Филипп слушал это извержение пошлостей и сальностей и нервно, машинально грыз зубочистку. Зубочистка пахла ментолом, а сквозь острый вкус ментола в деснах между зубами чувствовалась горечь смолы, она заливала рот и мозг, словно вдруг повеяло с дальнего синего горизонта острым горным запахом сосен. Почувствовав горький вкус ели, Филипп глубоко вздохнул и осушил полный бокал густого корнгольдовского вина, забыв, что это уже двенадцатый или пятнадцатый по счету, что сидит он с каким-то варваром-культуртрегером, носорогом и что уже пьян. Совершенно пьян, и все плывет неровными кругами: и Бобочка, и этот отвратительный парвеню!

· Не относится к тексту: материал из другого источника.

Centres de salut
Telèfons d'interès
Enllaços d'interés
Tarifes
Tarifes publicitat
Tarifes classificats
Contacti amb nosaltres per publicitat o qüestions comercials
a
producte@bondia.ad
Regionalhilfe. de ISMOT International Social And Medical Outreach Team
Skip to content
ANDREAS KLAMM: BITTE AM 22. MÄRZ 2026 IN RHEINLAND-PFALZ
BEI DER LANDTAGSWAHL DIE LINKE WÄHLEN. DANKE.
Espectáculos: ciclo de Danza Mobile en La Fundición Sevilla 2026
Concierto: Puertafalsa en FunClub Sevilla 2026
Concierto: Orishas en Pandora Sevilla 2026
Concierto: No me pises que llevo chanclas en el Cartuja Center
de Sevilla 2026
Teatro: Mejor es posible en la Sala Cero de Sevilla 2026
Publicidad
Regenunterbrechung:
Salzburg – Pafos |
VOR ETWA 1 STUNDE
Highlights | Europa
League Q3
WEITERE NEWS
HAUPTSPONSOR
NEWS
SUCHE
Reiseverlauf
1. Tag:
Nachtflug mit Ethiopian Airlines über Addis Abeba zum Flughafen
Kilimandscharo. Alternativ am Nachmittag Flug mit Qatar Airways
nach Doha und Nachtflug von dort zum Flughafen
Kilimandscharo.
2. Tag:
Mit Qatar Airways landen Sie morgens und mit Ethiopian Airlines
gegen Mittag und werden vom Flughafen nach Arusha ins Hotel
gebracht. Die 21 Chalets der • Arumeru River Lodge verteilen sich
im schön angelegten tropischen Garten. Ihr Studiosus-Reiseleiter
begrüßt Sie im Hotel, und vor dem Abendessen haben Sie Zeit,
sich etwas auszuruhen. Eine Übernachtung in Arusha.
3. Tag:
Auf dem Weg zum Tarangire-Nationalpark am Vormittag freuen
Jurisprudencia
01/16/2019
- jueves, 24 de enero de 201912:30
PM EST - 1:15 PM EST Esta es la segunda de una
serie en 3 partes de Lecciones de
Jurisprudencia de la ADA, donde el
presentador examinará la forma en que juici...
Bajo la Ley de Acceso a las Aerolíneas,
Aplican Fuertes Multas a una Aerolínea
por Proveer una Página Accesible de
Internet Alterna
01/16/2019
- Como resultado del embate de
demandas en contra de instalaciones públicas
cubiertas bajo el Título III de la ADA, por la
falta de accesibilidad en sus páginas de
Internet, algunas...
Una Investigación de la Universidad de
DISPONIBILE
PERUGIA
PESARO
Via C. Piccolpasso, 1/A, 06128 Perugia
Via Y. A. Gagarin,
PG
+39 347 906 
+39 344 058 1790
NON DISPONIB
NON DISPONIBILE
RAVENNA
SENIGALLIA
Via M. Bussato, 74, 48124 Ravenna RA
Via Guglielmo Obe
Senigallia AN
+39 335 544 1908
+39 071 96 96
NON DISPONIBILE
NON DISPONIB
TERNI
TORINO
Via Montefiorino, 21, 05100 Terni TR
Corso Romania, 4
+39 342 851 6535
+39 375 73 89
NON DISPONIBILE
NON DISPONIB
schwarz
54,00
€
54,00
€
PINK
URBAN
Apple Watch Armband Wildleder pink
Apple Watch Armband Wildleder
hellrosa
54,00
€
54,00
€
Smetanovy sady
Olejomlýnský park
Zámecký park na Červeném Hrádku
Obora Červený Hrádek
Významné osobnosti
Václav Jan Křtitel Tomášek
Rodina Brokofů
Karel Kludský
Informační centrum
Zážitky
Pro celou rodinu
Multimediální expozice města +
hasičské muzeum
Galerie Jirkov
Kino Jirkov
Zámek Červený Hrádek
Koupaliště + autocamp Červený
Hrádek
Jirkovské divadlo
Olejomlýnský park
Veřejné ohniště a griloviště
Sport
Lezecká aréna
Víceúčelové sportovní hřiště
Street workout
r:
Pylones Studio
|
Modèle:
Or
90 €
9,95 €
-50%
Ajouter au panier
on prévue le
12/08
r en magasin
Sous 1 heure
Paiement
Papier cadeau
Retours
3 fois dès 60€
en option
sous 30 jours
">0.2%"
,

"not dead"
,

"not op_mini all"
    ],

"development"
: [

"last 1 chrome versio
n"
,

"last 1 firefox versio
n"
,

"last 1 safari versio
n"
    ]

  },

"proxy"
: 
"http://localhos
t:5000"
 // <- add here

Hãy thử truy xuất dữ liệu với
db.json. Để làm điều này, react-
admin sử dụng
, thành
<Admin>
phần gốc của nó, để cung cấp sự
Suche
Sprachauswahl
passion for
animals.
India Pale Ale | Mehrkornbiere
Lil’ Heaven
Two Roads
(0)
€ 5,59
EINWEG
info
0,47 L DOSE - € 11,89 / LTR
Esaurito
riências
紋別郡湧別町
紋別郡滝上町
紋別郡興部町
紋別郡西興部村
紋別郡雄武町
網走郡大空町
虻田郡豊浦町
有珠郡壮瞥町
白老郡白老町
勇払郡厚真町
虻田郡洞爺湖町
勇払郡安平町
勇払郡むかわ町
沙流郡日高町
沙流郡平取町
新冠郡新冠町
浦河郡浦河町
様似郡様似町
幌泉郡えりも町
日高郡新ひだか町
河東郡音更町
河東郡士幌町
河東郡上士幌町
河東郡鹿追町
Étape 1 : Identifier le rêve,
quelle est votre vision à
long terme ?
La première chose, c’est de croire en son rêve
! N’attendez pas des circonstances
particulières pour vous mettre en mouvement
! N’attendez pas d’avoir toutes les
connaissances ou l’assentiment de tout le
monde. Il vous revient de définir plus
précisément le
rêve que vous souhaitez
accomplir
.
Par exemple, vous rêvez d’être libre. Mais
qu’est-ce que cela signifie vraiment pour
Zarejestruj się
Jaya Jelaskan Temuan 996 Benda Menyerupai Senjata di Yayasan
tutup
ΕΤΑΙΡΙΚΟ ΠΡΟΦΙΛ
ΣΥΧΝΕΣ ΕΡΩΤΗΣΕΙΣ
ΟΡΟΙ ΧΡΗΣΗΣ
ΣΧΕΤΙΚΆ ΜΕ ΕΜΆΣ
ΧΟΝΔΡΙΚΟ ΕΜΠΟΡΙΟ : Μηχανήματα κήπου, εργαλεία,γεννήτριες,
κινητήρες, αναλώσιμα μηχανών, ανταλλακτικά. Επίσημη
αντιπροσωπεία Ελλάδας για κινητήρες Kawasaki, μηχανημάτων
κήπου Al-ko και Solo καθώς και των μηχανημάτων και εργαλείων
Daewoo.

Как себя ведет этот бурдюк с женщиной? Гладит ей руку выше локтя, потом его толстые пальцы скользят к плечу, он придвигает свой тяжелый стул вплотную к ней, и она играет носком своей туфли с салфеткой, лежащей на его старческих коленях. Что все это значит? Пьяный бред? Сумасшедший дом? Бордель? А старик охает-ахает, что приходит, дескать, конец, что врачи обнаружили у него сахар, почки не работают как следует, белок! Вокруг этого старого нильского бегемота ходят врачи в своих таинственных бурнусах (которые выглядят старомодными ночными рубахами), осматривают этому стотридцатикилограммовому идиоту горло, исследуют желудок, почки, мочевой пузырь, кипятят в пробирках мочу, нюхают ее, проверяют, есть ли в ней сахар, сверлят ему зубы, измеряют давление, а он пьяно, по-дурацки разглагольствуя обо всех этих вонючих интимностях, бесстыдно поглаживает Бобочку по плечу и касается своими коленями ее бедра. Старый астматический бурдюк, кишка с испорченным пищеварением, астматическое косматое животное сидит в парах черного кофе и табачного дыма, страшный и огромный, как горилла, а Боба звонко, как девочка, хохочет, щупает у него пульс на висках и зовет его герр генерал-директор! Они вспоминают совместные экскурсии на доломитовые глетчеры, когда этот носорог еще ездил на велосипеде, а это было еще до того, как она проходила в Париже курс парафинотерапии, когда думали, что Боба беременна и родит своему супругу, господину министру, сына, однако пресловутая парижская парафинотерапия лишь убила единственный земной идеал министра.
Почувствовав, что его начинает тошнить, Филипп удалился. Его комната была на третьем этаже под крышей деревянного дома, построенного в швейцарском стиле — с разноцветными стеклами и оленьими рогами. Промучавшись всю ночь, он наконец под утро заснул, но тут же его разбудил смех. Смеялась Боба. Комната герр генерал-директора была на втором этаже под комнатой Филиппа, и Бобин голос доносился с его балкона. Светало.
«Черт побери, где же это Боба смеется?» Под ним, на балконе, на деревянных перилах сидела в пижаме Боба, курила и смеялась, а герр генерал-директор, закатив штанину, гладил ей голую ногу.